Cars, Culture, and Etc.

Comment: Alltop RSS aggregate

In Analysis, Link on March 19, 2008 at 9:33 am

If you’re not up on the latest Web 2.0 trends, fear not: neither am I. But RSS aggregates seem to be a huge traffic-driver these days, mostly because people still like their date categorized. Just like a newspaper. And searching requires typing? Oh noes!

I usually have a big workload (here) at the office, so knowing I can look at the pertinent news and stories across the web is very appealing. That I don’t have to remember (or clutter up) my bookmarks is also appealing. And, of course, it lets me see posts from my three favourite topics: cars, design, and social media.

My site isn’t listed on Alltop (yet!), but because I’d like to keep everyone informed with what catches my eye in terms of cars, design, and culture – and because it’s still early days here – I thought it’d help make web surfing just that much easier.

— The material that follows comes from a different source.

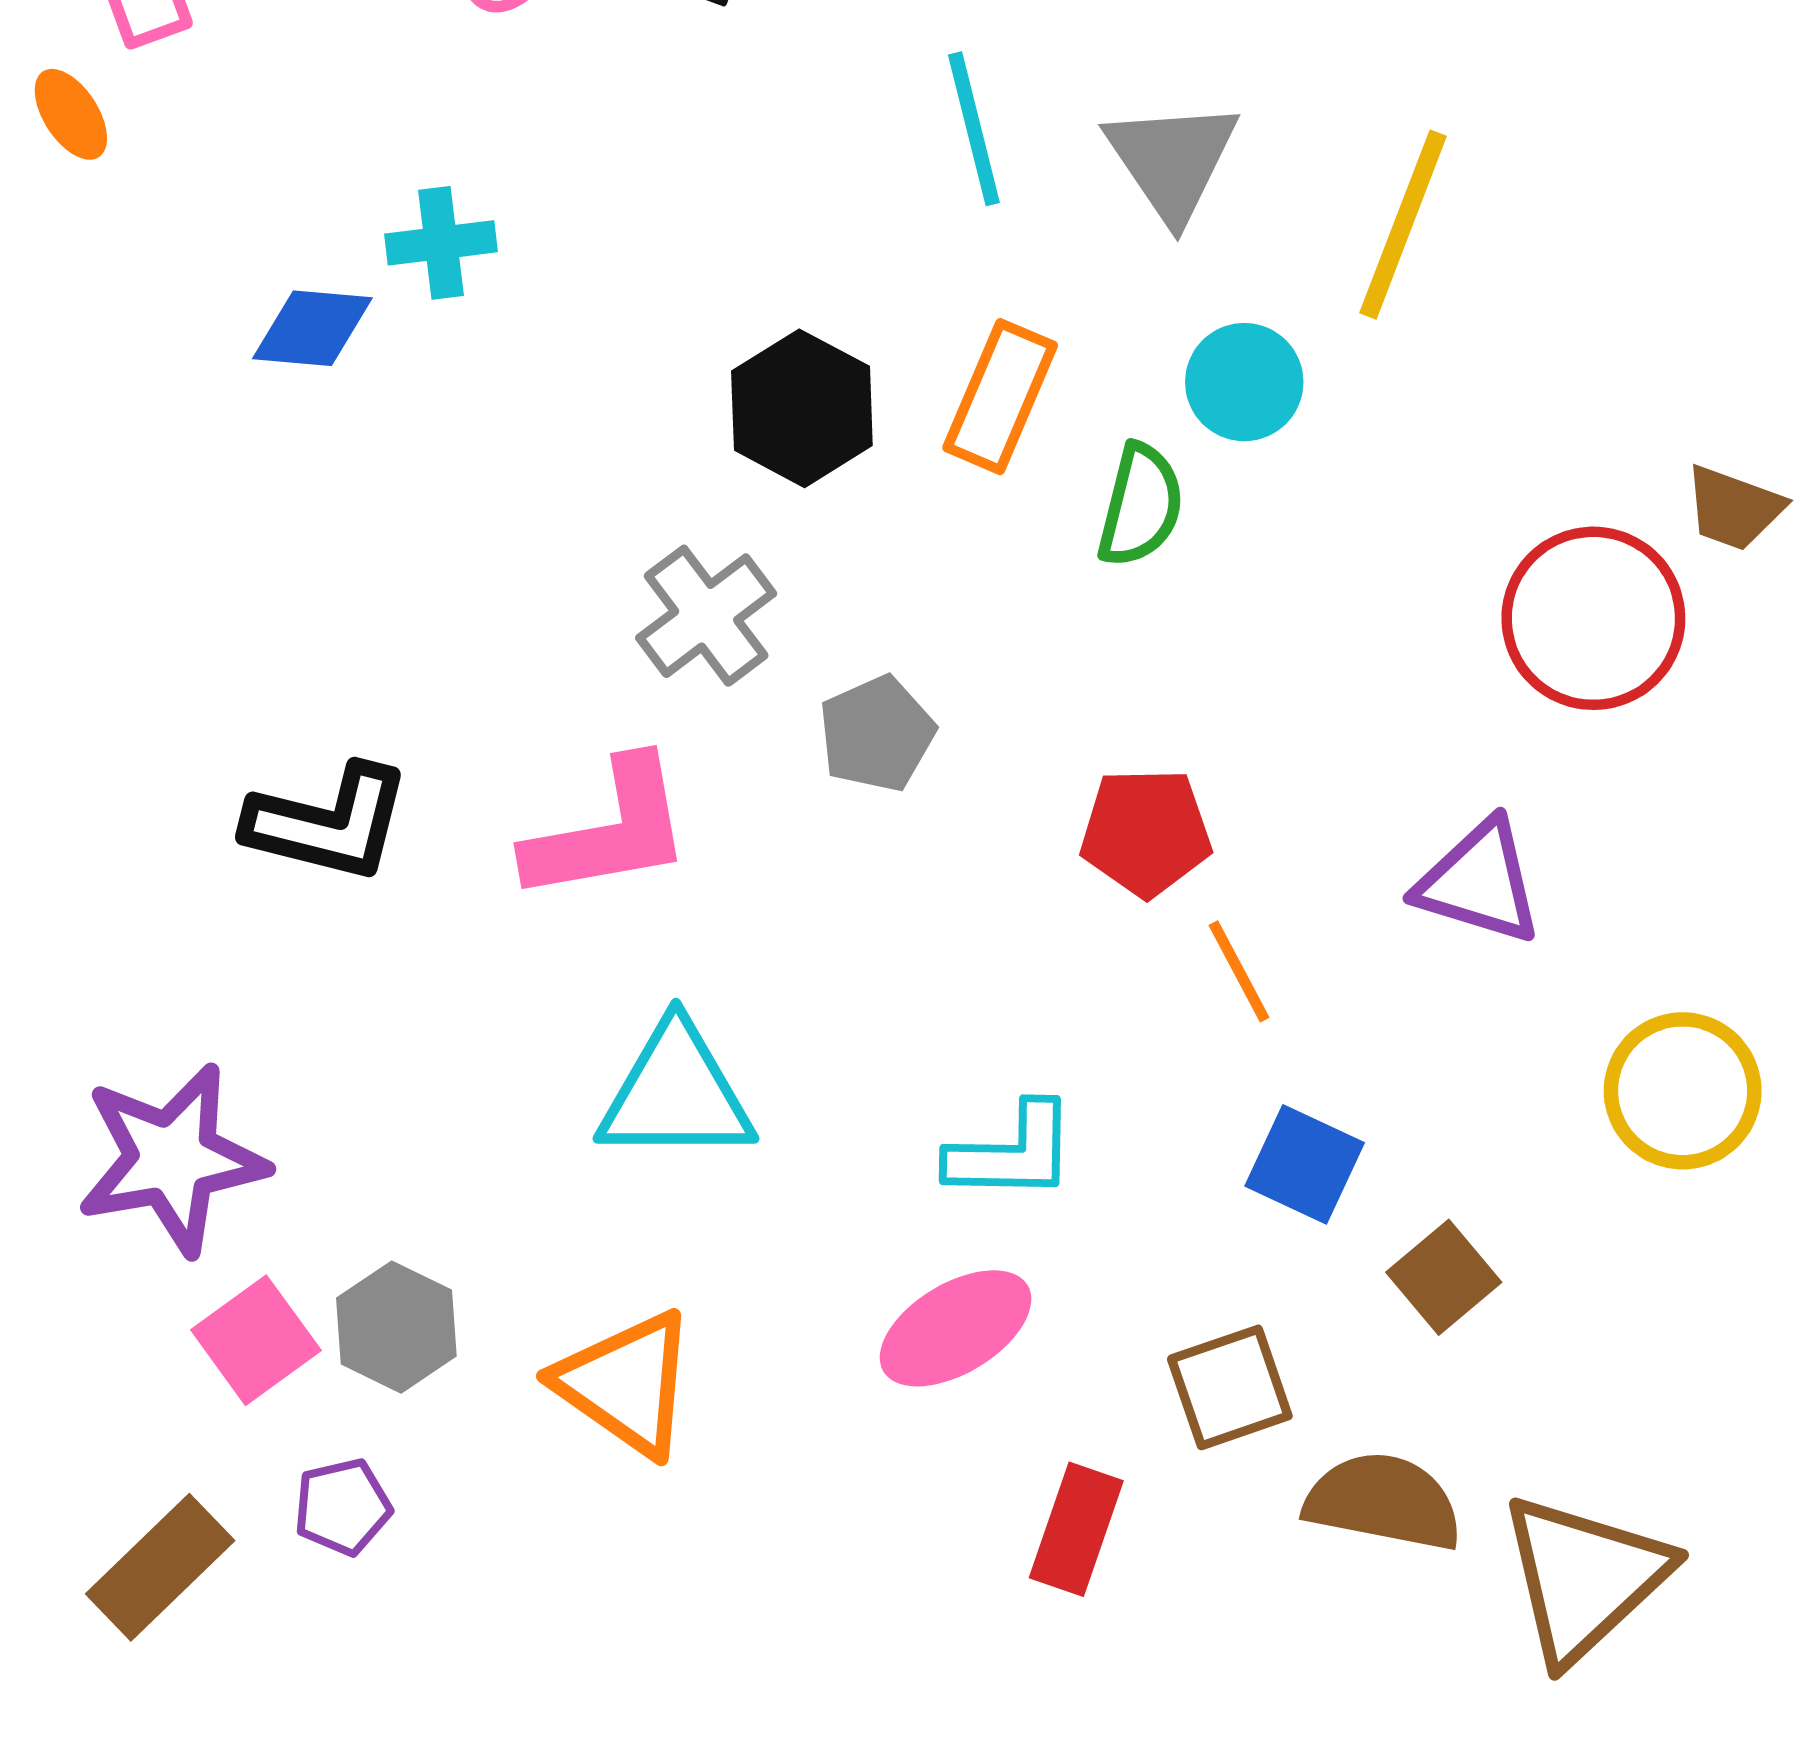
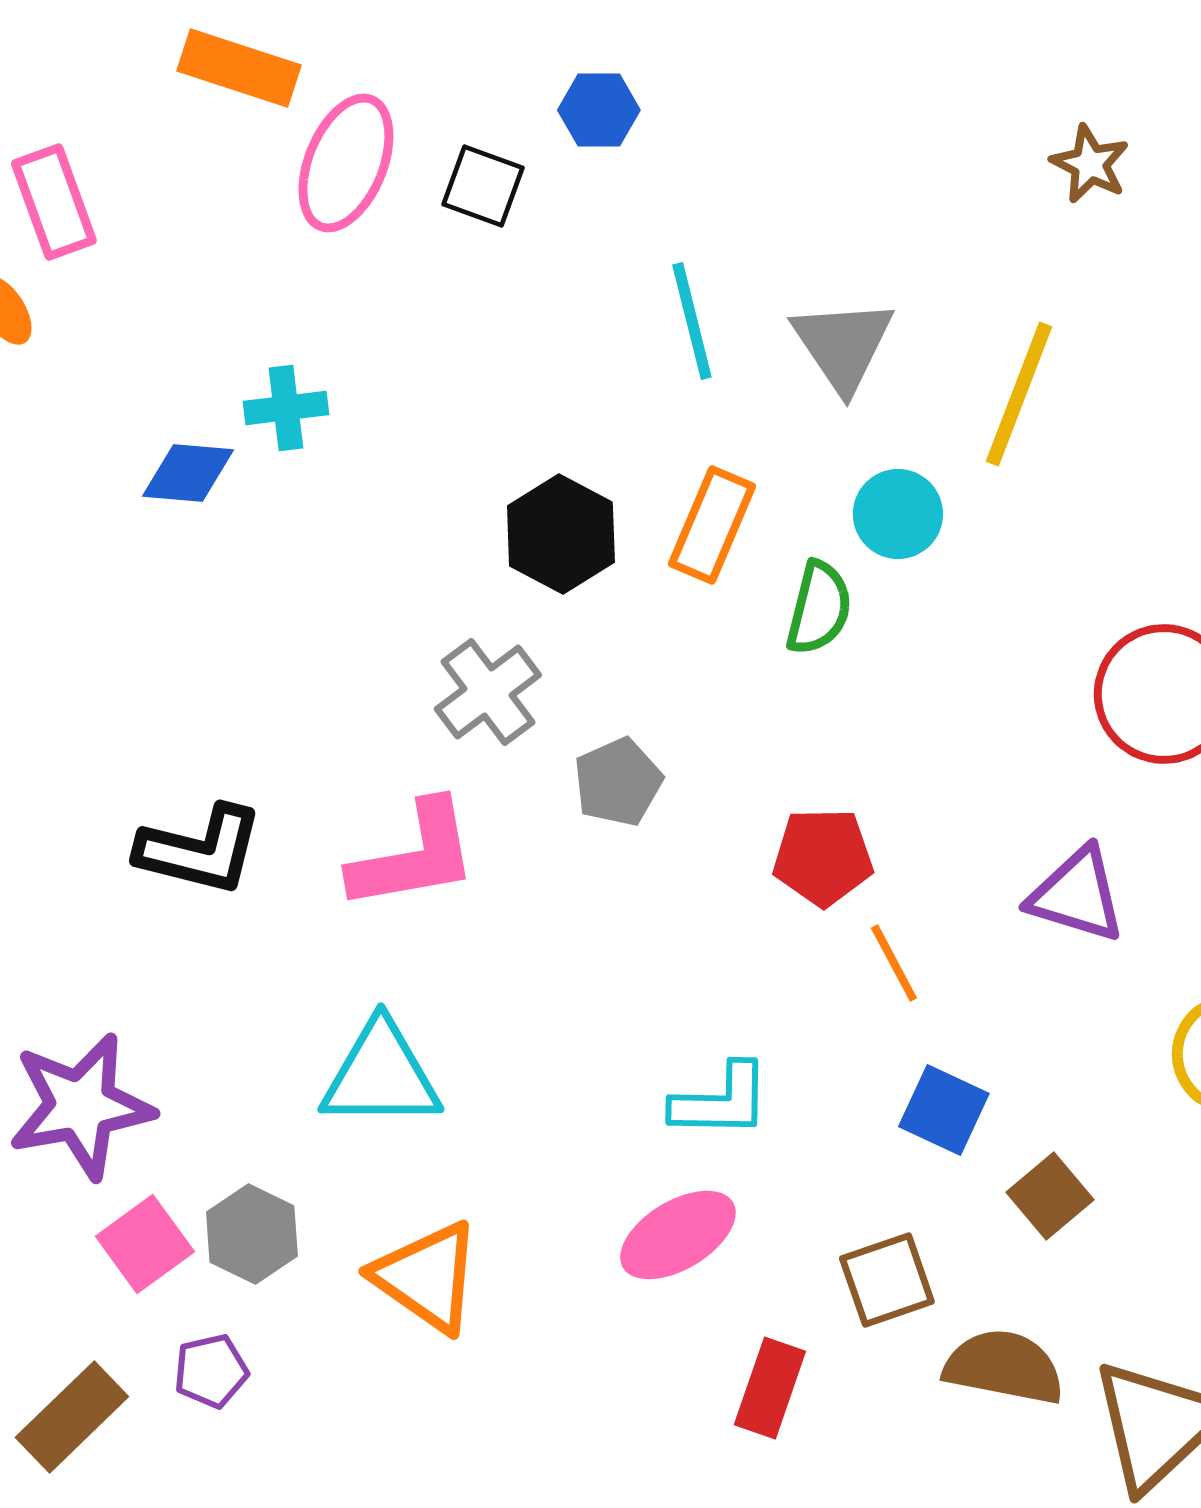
cyan triangle: (676, 1093) -> (381, 1075), moved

It also never ceases to amaze me that there’s a burgeoning gap between traditional media personalities / decision makers and their web counterparts. Old money vs. new? Possibly. Like who’s Guy Kawasaki?

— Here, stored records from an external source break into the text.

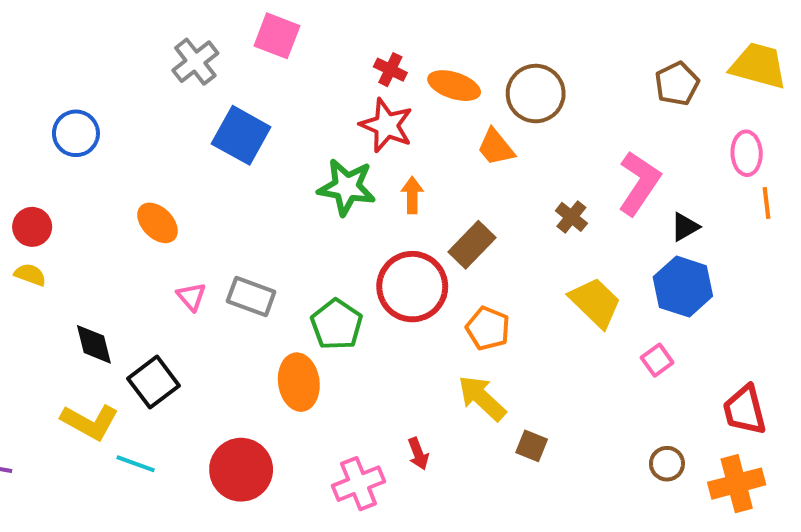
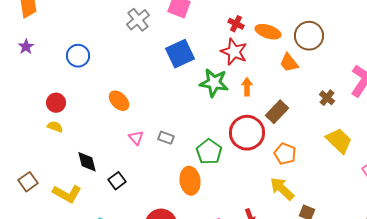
blue square: (241, 135) -> (180, 54), moved, turned 36
gray rectangle: (251, 297) -> (166, 138), size x0.7
black square: (154, 382) -> (117, 181), size x0.7
yellow L-shape: (90, 422) -> (67, 194), moved

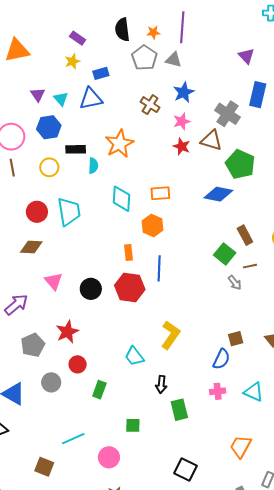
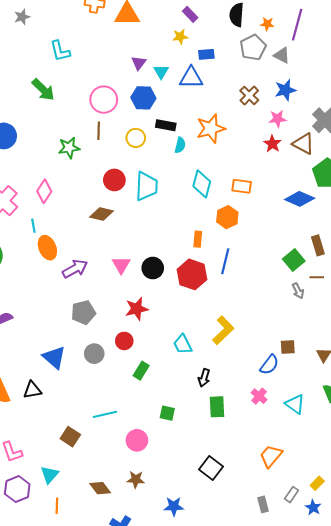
pink triangle: (53, 281) -> (121, 265), moved
red star: (67, 332) -> (137, 309), moved
pink cross: (218, 391) -> (259, 396), turned 35

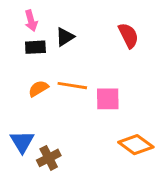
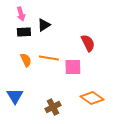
red semicircle: (128, 35) -> (88, 43), moved
orange semicircle: (38, 89) -> (26, 60), turned 96
brown cross: (49, 158) -> (53, 107), moved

Therein lies the problem traditional marketing faces. I mean, they know the web is a challenge and I don’t pretend to be saying anything that hasn’t been out there for the last ten years. But if you’re General Motors, why would you spend $10,000 on a double page spread in a magazine when you can have potential customers exposed to your ads as you surf the web – for a fraction of the cost? (If I started putting ads up, believe me the fraction would be 1/1. Ha.)

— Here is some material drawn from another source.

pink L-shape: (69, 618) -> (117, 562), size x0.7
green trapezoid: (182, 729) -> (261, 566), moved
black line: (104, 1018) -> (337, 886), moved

Not to mention there’s a finite time to read a magazine. You can’t just pop one open in the middle of a workday like you can a blog. You can’t put your finger on a new Pontiac magazine ad and be whisked away to a thousand videos of a G8 doing burnouts. That said, without tags and searches, I’d never be able to find anything I read on the web an hour ago.

There’s room for great journalism and content on the web, just as there’s room for compelling (free!) magazines. There’s also room for a little more personality in media that isn’t controlled (directly) by a massive conglomerate. That’s what I’ll be hoping to achieve here in a short while. But until then, enjoy Alltop!